O Reino Unido está avaliando novas sanções contra a Rússia após associarem o Kremlin ao envenenamento do líder da oposição russa, Alexei Navalny. O Foreign Office, junto com quatro aliados europeus — Suécia, França, Alemanha e Países Baixos — informou que a morte de Navalny, ocorrida em uma penitenciária siberiana, foi muito provavelmente causada por uma toxina de sapo-dardo, organizada pelo estado russo.
A avaliação conjunta aponta que o veneno Epibatidina, produzido por sapos da América do Sul, não poderia ter sido ingerido acidentalmente dentro da Rússia e reforça a suspeita de participação estatal. As nações citadas entregaram a queixa à Organização para a Proibição de Armas Químicas e reiteraram que violaram convenções internacionais.

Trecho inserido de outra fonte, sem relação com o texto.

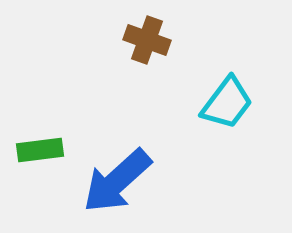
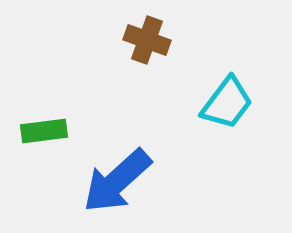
green rectangle: moved 4 px right, 19 px up
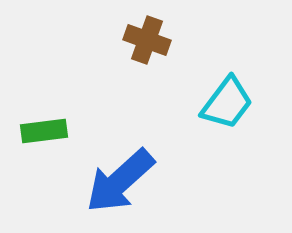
blue arrow: moved 3 px right
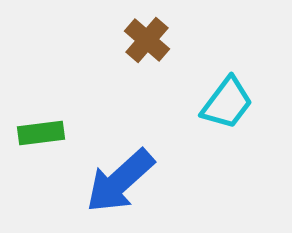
brown cross: rotated 21 degrees clockwise
green rectangle: moved 3 px left, 2 px down
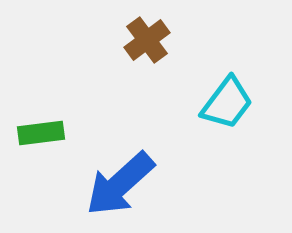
brown cross: rotated 12 degrees clockwise
blue arrow: moved 3 px down
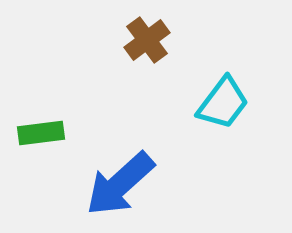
cyan trapezoid: moved 4 px left
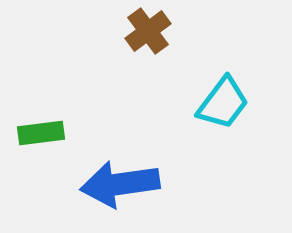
brown cross: moved 1 px right, 9 px up
blue arrow: rotated 34 degrees clockwise
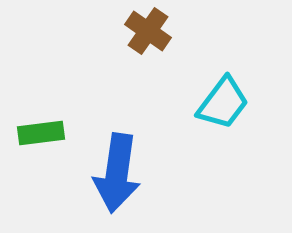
brown cross: rotated 18 degrees counterclockwise
blue arrow: moved 3 px left, 11 px up; rotated 74 degrees counterclockwise
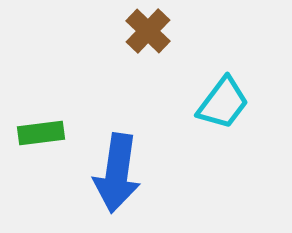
brown cross: rotated 9 degrees clockwise
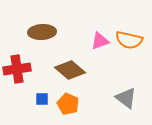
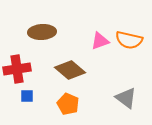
blue square: moved 15 px left, 3 px up
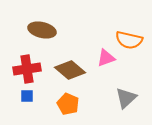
brown ellipse: moved 2 px up; rotated 16 degrees clockwise
pink triangle: moved 6 px right, 17 px down
red cross: moved 10 px right
gray triangle: rotated 40 degrees clockwise
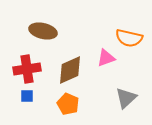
brown ellipse: moved 1 px right, 1 px down
orange semicircle: moved 2 px up
brown diamond: rotated 64 degrees counterclockwise
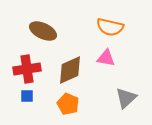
brown ellipse: rotated 12 degrees clockwise
orange semicircle: moved 19 px left, 11 px up
pink triangle: rotated 30 degrees clockwise
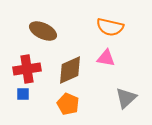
blue square: moved 4 px left, 2 px up
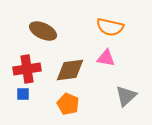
brown diamond: rotated 16 degrees clockwise
gray triangle: moved 2 px up
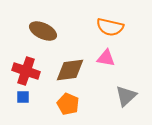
red cross: moved 1 px left, 2 px down; rotated 28 degrees clockwise
blue square: moved 3 px down
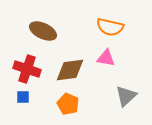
red cross: moved 1 px right, 2 px up
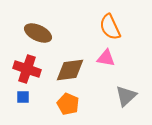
orange semicircle: rotated 52 degrees clockwise
brown ellipse: moved 5 px left, 2 px down
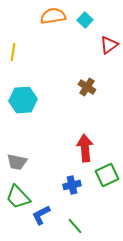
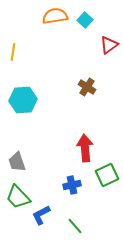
orange semicircle: moved 2 px right
gray trapezoid: rotated 60 degrees clockwise
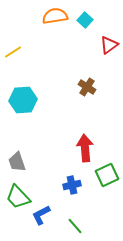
yellow line: rotated 48 degrees clockwise
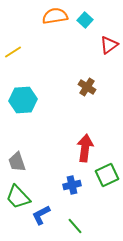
red arrow: rotated 12 degrees clockwise
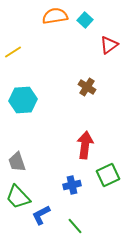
red arrow: moved 3 px up
green square: moved 1 px right
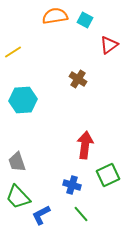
cyan square: rotated 14 degrees counterclockwise
brown cross: moved 9 px left, 8 px up
blue cross: rotated 30 degrees clockwise
green line: moved 6 px right, 12 px up
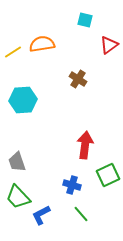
orange semicircle: moved 13 px left, 28 px down
cyan square: rotated 14 degrees counterclockwise
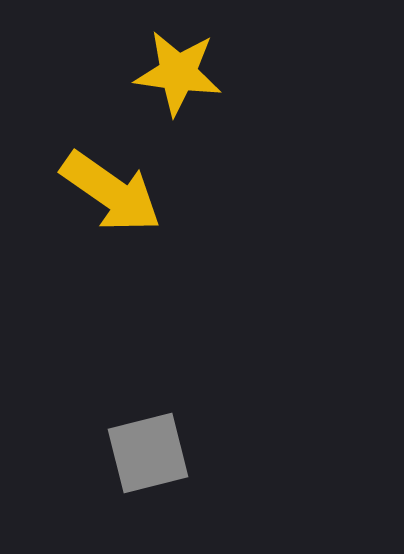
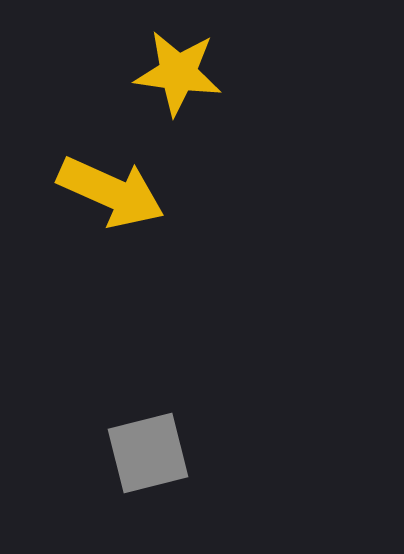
yellow arrow: rotated 11 degrees counterclockwise
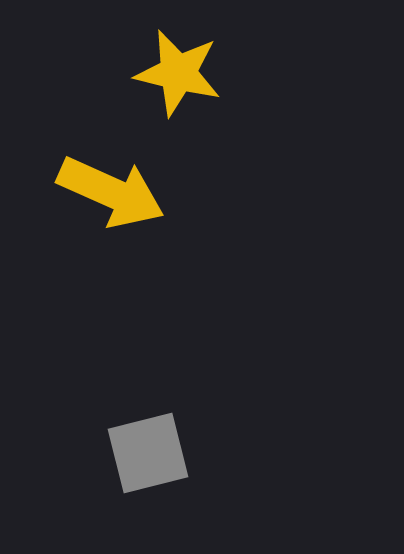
yellow star: rotated 6 degrees clockwise
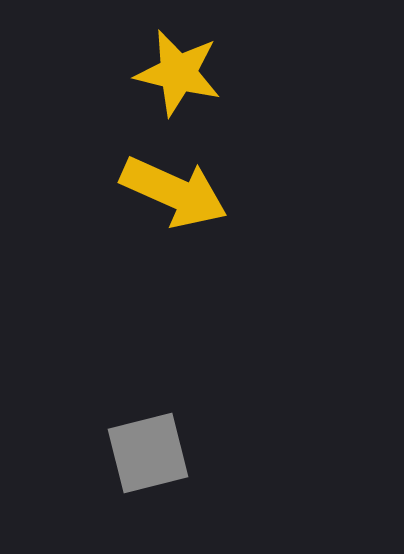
yellow arrow: moved 63 px right
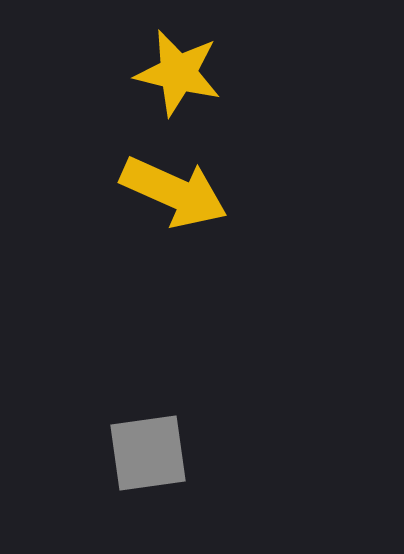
gray square: rotated 6 degrees clockwise
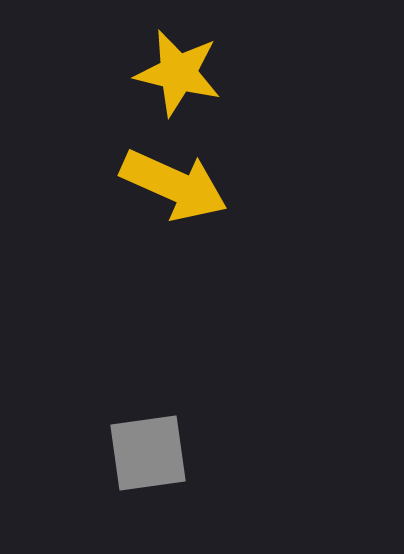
yellow arrow: moved 7 px up
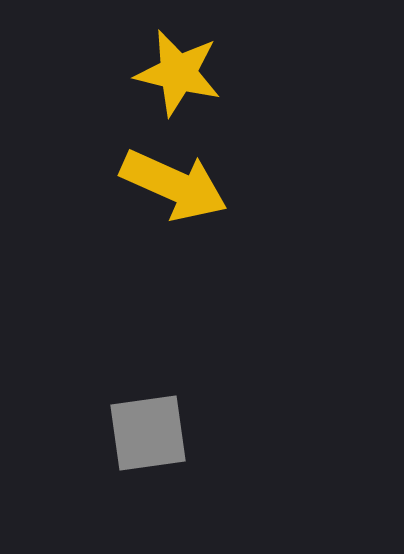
gray square: moved 20 px up
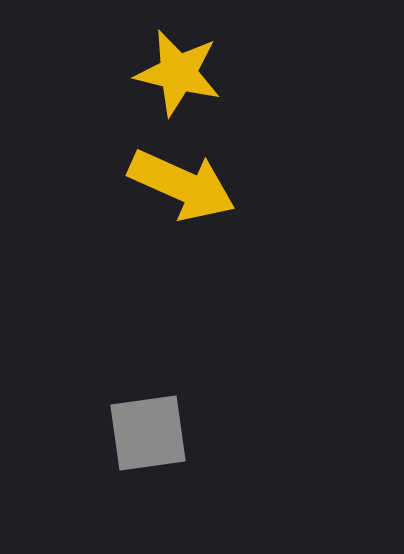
yellow arrow: moved 8 px right
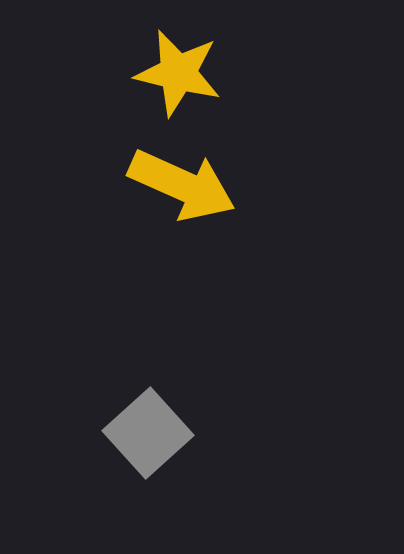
gray square: rotated 34 degrees counterclockwise
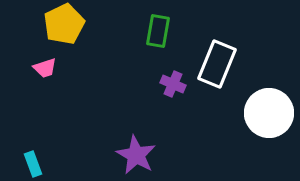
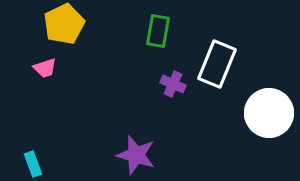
purple star: rotated 12 degrees counterclockwise
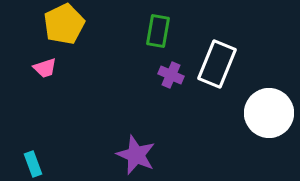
purple cross: moved 2 px left, 9 px up
purple star: rotated 6 degrees clockwise
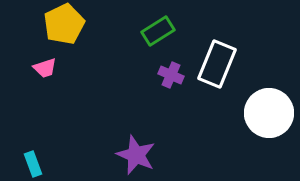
green rectangle: rotated 48 degrees clockwise
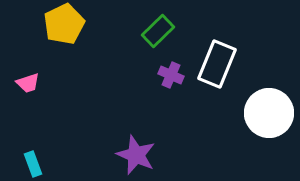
green rectangle: rotated 12 degrees counterclockwise
pink trapezoid: moved 17 px left, 15 px down
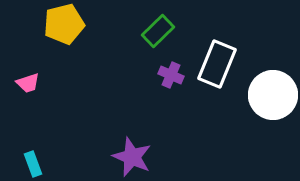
yellow pentagon: rotated 12 degrees clockwise
white circle: moved 4 px right, 18 px up
purple star: moved 4 px left, 2 px down
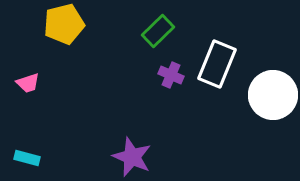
cyan rectangle: moved 6 px left, 6 px up; rotated 55 degrees counterclockwise
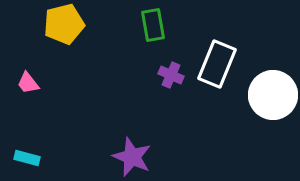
green rectangle: moved 5 px left, 6 px up; rotated 56 degrees counterclockwise
pink trapezoid: rotated 70 degrees clockwise
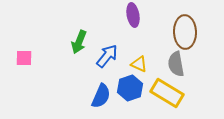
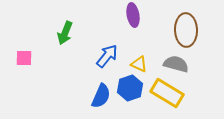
brown ellipse: moved 1 px right, 2 px up
green arrow: moved 14 px left, 9 px up
gray semicircle: rotated 115 degrees clockwise
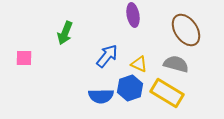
brown ellipse: rotated 32 degrees counterclockwise
blue semicircle: rotated 65 degrees clockwise
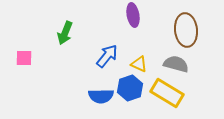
brown ellipse: rotated 28 degrees clockwise
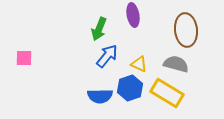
green arrow: moved 34 px right, 4 px up
blue semicircle: moved 1 px left
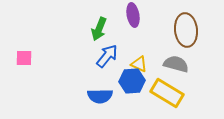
blue hexagon: moved 2 px right, 7 px up; rotated 15 degrees clockwise
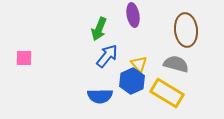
yellow triangle: rotated 24 degrees clockwise
blue hexagon: rotated 20 degrees counterclockwise
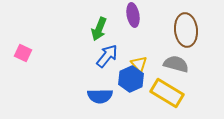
pink square: moved 1 px left, 5 px up; rotated 24 degrees clockwise
blue hexagon: moved 1 px left, 2 px up
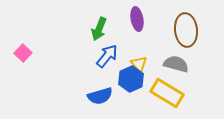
purple ellipse: moved 4 px right, 4 px down
pink square: rotated 18 degrees clockwise
blue semicircle: rotated 15 degrees counterclockwise
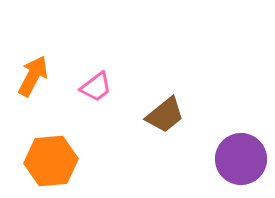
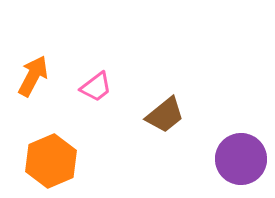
orange hexagon: rotated 18 degrees counterclockwise
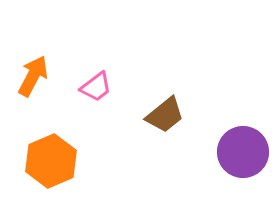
purple circle: moved 2 px right, 7 px up
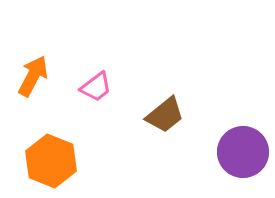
orange hexagon: rotated 15 degrees counterclockwise
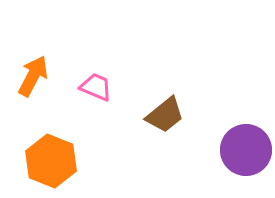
pink trapezoid: rotated 120 degrees counterclockwise
purple circle: moved 3 px right, 2 px up
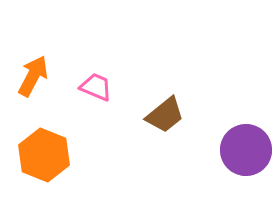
orange hexagon: moved 7 px left, 6 px up
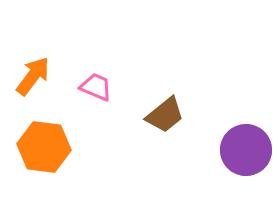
orange arrow: rotated 9 degrees clockwise
orange hexagon: moved 8 px up; rotated 15 degrees counterclockwise
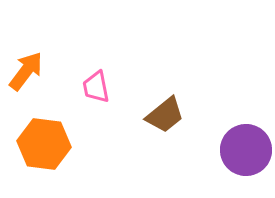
orange arrow: moved 7 px left, 5 px up
pink trapezoid: rotated 124 degrees counterclockwise
orange hexagon: moved 3 px up
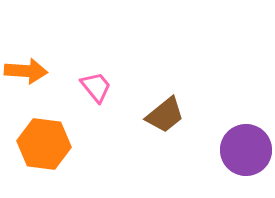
orange arrow: rotated 57 degrees clockwise
pink trapezoid: rotated 152 degrees clockwise
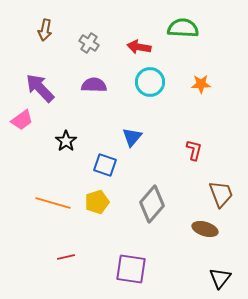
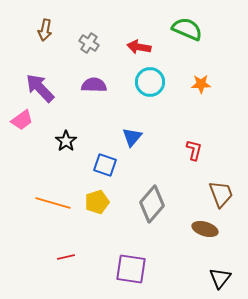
green semicircle: moved 4 px right, 1 px down; rotated 20 degrees clockwise
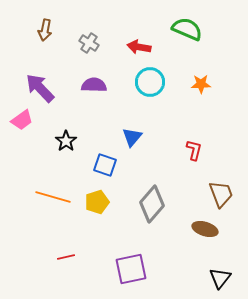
orange line: moved 6 px up
purple square: rotated 20 degrees counterclockwise
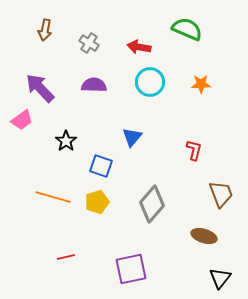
blue square: moved 4 px left, 1 px down
brown ellipse: moved 1 px left, 7 px down
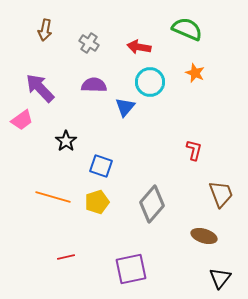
orange star: moved 6 px left, 11 px up; rotated 24 degrees clockwise
blue triangle: moved 7 px left, 30 px up
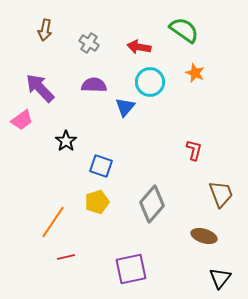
green semicircle: moved 3 px left, 1 px down; rotated 12 degrees clockwise
orange line: moved 25 px down; rotated 72 degrees counterclockwise
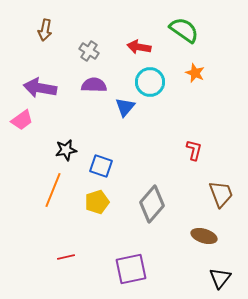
gray cross: moved 8 px down
purple arrow: rotated 36 degrees counterclockwise
black star: moved 9 px down; rotated 25 degrees clockwise
orange line: moved 32 px up; rotated 12 degrees counterclockwise
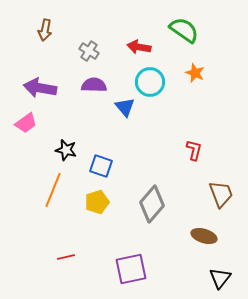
blue triangle: rotated 20 degrees counterclockwise
pink trapezoid: moved 4 px right, 3 px down
black star: rotated 25 degrees clockwise
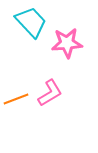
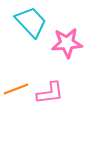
pink L-shape: rotated 24 degrees clockwise
orange line: moved 10 px up
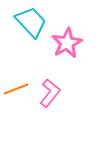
pink star: rotated 24 degrees counterclockwise
pink L-shape: rotated 44 degrees counterclockwise
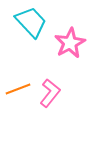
pink star: moved 3 px right
orange line: moved 2 px right
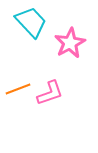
pink L-shape: rotated 32 degrees clockwise
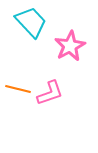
pink star: moved 3 px down
orange line: rotated 35 degrees clockwise
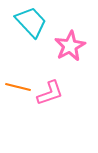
orange line: moved 2 px up
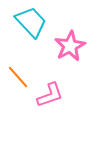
orange line: moved 10 px up; rotated 35 degrees clockwise
pink L-shape: moved 2 px down
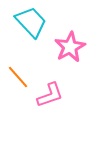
pink star: moved 1 px down
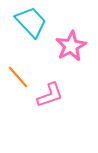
pink star: moved 1 px right, 1 px up
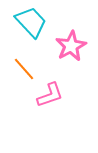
orange line: moved 6 px right, 8 px up
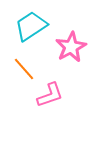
cyan trapezoid: moved 4 px down; rotated 80 degrees counterclockwise
pink star: moved 1 px down
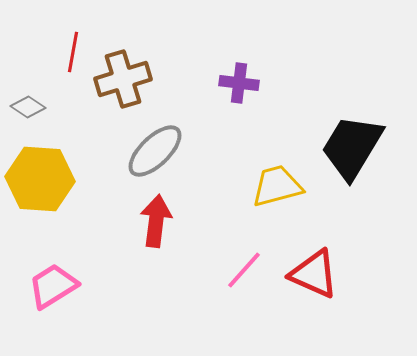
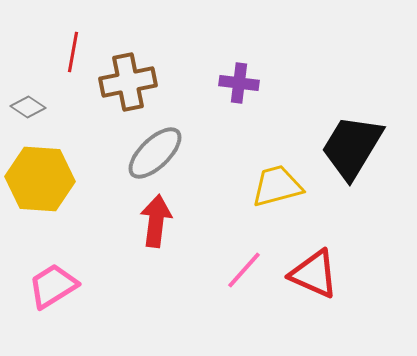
brown cross: moved 5 px right, 3 px down; rotated 6 degrees clockwise
gray ellipse: moved 2 px down
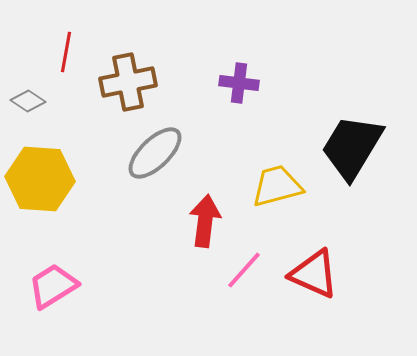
red line: moved 7 px left
gray diamond: moved 6 px up
red arrow: moved 49 px right
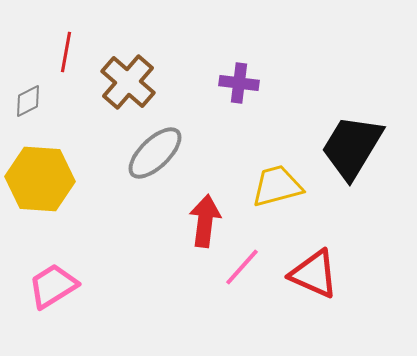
brown cross: rotated 38 degrees counterclockwise
gray diamond: rotated 60 degrees counterclockwise
pink line: moved 2 px left, 3 px up
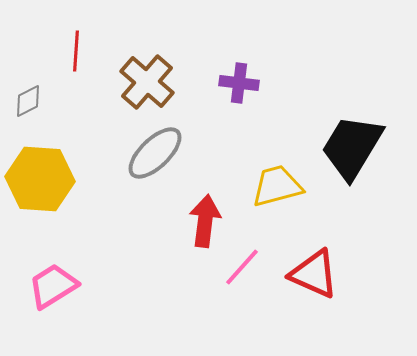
red line: moved 10 px right, 1 px up; rotated 6 degrees counterclockwise
brown cross: moved 19 px right
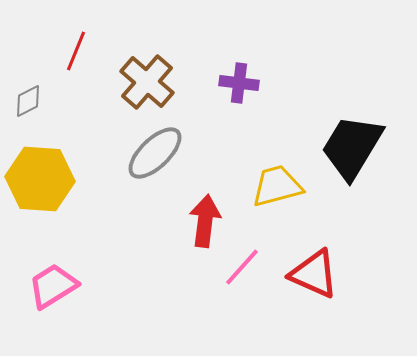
red line: rotated 18 degrees clockwise
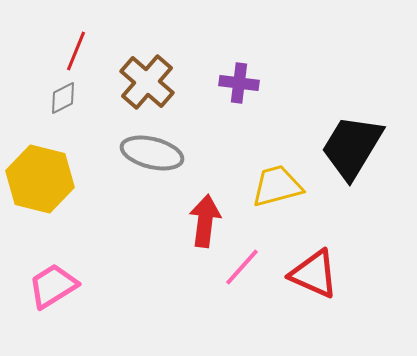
gray diamond: moved 35 px right, 3 px up
gray ellipse: moved 3 px left; rotated 58 degrees clockwise
yellow hexagon: rotated 10 degrees clockwise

O chanceler britânico, Yvette Cooper, afirmou em entrevista que as evidências reunidas ao longo de dois anos tornam a acusação séria e fundamentada, mantendo a Rússia como única capaz de ter tido acesso, motivação e oportunidade para o ato. Cooper indicou que novas medidas de coordenação com aliados são consideradas, incluindo ampliação de sanções.
A Rússia negou qualquer envolvimento por meio da embaixada de Moscou em Londres, que classificou as alegações como infundadas e comparou-as a campanhas anteriores, mantendo o tom de desmentido público. A resposta enfatizou dúvidas sobre a veracidade das conclusões apresentadas pelos países ocidentais.
Repercussões e próximos passos
Cooper sugeriu que a cooperação com parceiros europeus e de outras regiões pode intensificar a pressão sobre o regime russo, inclusive com ações adicionais de sanção. A declaração também não afastou o apoio continuado à Ucrânia e o monitoramento de ameaças híbridas, em meio a um cenário de tensões persistentes entre Ocidente e Moscou.